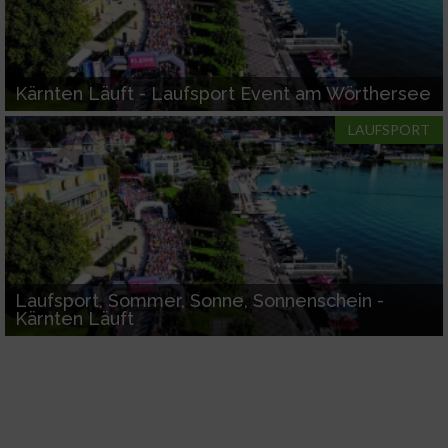
Funktional
Werbung
Kärnten Läuft - Laufsport Event am Wörthersee
LAUFSPORT
Laufsport, Sommer, Sonne, Sonnenschein -
Kärnten Läuft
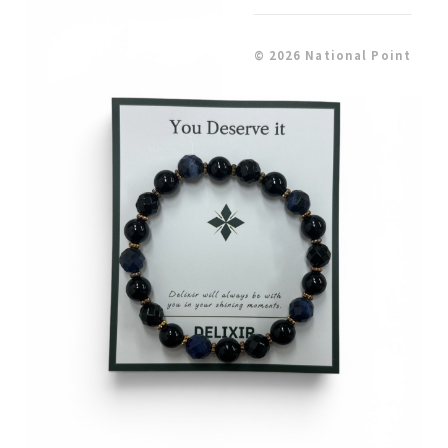
© 2026 National Point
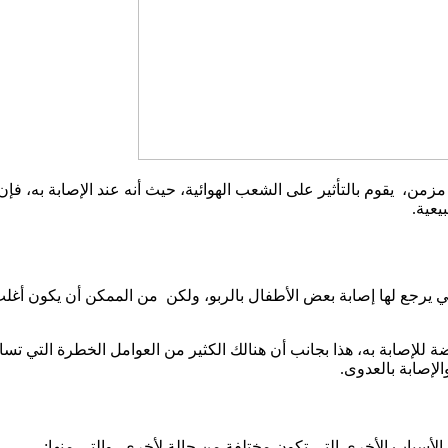
زمن، يقوم بالتأثير على الشعب الهوائية، حيث أنه عند الإصابة به، فإن
يعية.
 يرجع لها إصابة بعض الأطفال بالربو، ولكن من الممكن أن يكون أغلب 
للإصابة به، هذا بجانب أن هنالك الكثير من العوامل الخطرة التي تساع
لإصابة بالعدوى.
الأسباب الأخرى التي تكون مختلفة من حالة لأخرى، والتي منها:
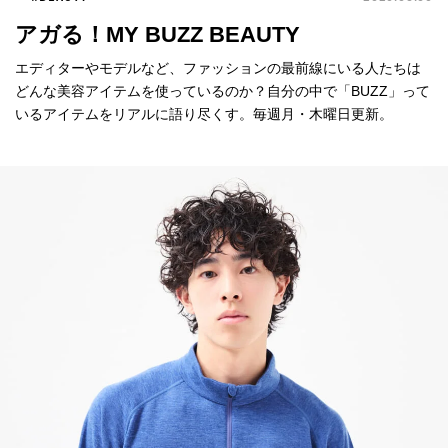
アガる！MY BUZZ BEAUTY
エディターやモデルなど、ファッションの最前線にいる人たちは
どんな美容アイテムを使っているのか？自分の中で「BUZZ」って
いるアイテムをリアルに語り尽くす。毎週月・木曜日更新。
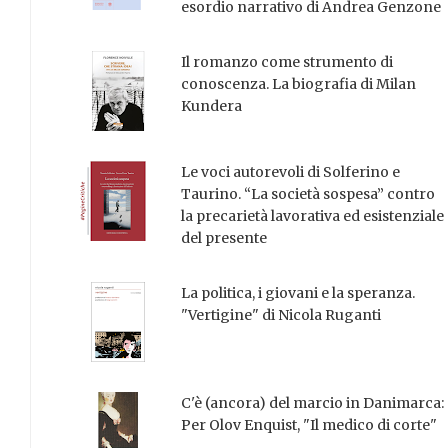
esordio narrativo di Andrea Genzone
Il romanzo come strumento di
conoscenza. La biografia di Milan
Kundera
Le voci autorevoli di Solferino e
Taurino. “La società sospesa” contro
la precarietà lavorativa ed esistenziale
del presente
La politica, i giovani e la speranza.
"Vertigine" di Nicola Ruganti
C'è (ancora) del marcio in Danimarca:
Per Olov Enquist, "Il medico di corte"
___
Exercise details: Lines from the one holding "Il romanzo come strumento di" to the end of the listing above are the only ones to transcribe. Keep each exactly as written.

The answer:
Il romanzo come strumento di
conoscenza. La biografia di Milan
Kundera
Le voci autorevoli di Solferino e
Taurino. “La società sospesa” contro
la precarietà lavorativa ed esistenziale
del presente
La politica, i giovani e la speranza.
"Vertigine" di Nicola Ruganti
C'è (ancora) del marcio in Danimarca:
Per Olov Enquist, "Il medico di corte"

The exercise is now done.